Geographic diversification 

The transition towards US manufacturing extends beyond tariff considerations to encompass operational resilience. Biopharma companies are increasingly requesting dual-site redundancy across different geographic territories to minimise supply disruption risks.

The administration's "most-favoured-nation" framework seeks to address what officials characterise as "global freeloading," where international price controls could result in higher costs for American consumers.

Domestic manufacturing potentially streamlines Food and Drug Administration (FDA) validation processes and quality oversight, offering competitive advantages in regulatory approval timelines.

For example, Celltrion recently purchased a former Eli Lilly site in New Jersey, with plans to double production capacity by 2030 to strengthen its US supply infrastructure.

Investment is also concentrating on high-growth therapeutic categories. BD (Becton, Dickinson and Company) announced a US$110m investment in Nebraska on 13 January to manufacture advanced glass prefillable syringes, responding to increased demand for GLP-1 weight-loss treatments.

Implementation timeline and future outlook

Novartis provides a compelling example of this regionalisation trend. On 9 January, the company revealed its fourth US radioligand therapy manufacturing facility in Winter Park, Florida, forming part of a wider US$23bn investment programme in the country.

Vas Narasimhan, CEO of Novartis, adds: "Building this new facility in Florida marks an important step in fulfilling the promise of RLT for patients.

"Radioligand therapy has fundamentally changed how we approach certain cancers, and our growing US manufacturing network ensures we can continue to deliver these critical medicines with speed and reliability to patients who need them."

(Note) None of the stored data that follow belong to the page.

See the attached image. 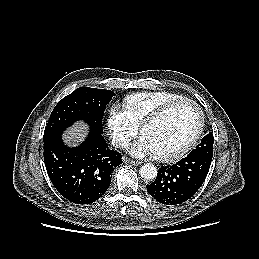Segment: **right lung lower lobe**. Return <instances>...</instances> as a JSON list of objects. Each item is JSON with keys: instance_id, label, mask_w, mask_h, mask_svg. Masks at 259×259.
<instances>
[{"instance_id": "98d812e1", "label": "right lung lower lobe", "mask_w": 259, "mask_h": 259, "mask_svg": "<svg viewBox=\"0 0 259 259\" xmlns=\"http://www.w3.org/2000/svg\"><path fill=\"white\" fill-rule=\"evenodd\" d=\"M44 141V162L58 192L76 204H90L109 188L112 171L122 164V155L108 148L102 136L90 130L78 147H68L62 132Z\"/></svg>"}]
</instances>
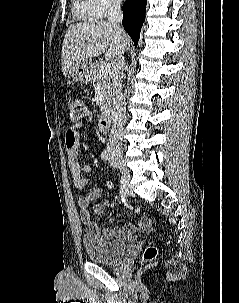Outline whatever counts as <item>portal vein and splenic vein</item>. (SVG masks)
Listing matches in <instances>:
<instances>
[{
  "instance_id": "18ae733b",
  "label": "portal vein and splenic vein",
  "mask_w": 239,
  "mask_h": 303,
  "mask_svg": "<svg viewBox=\"0 0 239 303\" xmlns=\"http://www.w3.org/2000/svg\"><path fill=\"white\" fill-rule=\"evenodd\" d=\"M111 71V66L108 63H103L100 68V77L108 75Z\"/></svg>"
}]
</instances>
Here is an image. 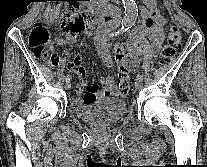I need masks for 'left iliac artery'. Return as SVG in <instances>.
<instances>
[{"instance_id": "1", "label": "left iliac artery", "mask_w": 207, "mask_h": 167, "mask_svg": "<svg viewBox=\"0 0 207 167\" xmlns=\"http://www.w3.org/2000/svg\"><path fill=\"white\" fill-rule=\"evenodd\" d=\"M136 78L142 80V75L141 74H137Z\"/></svg>"}]
</instances>
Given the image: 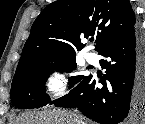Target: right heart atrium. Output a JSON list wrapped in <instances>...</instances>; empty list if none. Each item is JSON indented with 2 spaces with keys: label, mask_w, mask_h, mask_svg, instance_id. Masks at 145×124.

The transition to US-based manufacturing capacity will not occur immediately. Industry specialists project a three-to-four-year timeframe for substantial capacity modifications, reflecting extended lead times for facility development, equipment validation and regulatory approval procedures.

Throughout 2026, the pharmaceutical sector is undergoing structural change.

The model of geographically dispersed, vulnerability-prone global logistics is transitioning towards a framework where patient affordability and domestic manufacturing capability are elevated alongside innovation and long-term industry viability.